TASK DETAILS: An exact transcription of all the data is required, with every image removed.

DATASET EXTRACT:
....................
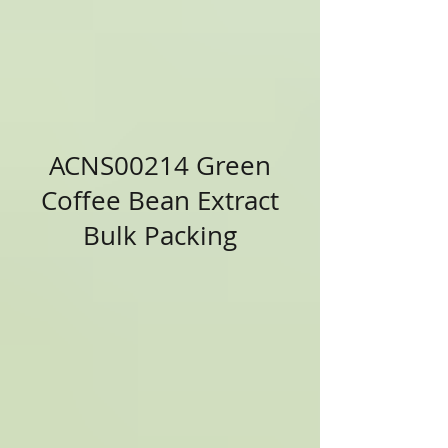
ACNS00214 Green
Coffee Bean Extract
Bulk Packing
....................
WRITTEN REPLY:
ACNS00214 Green
Coffee Bean Extract
Bulk Packing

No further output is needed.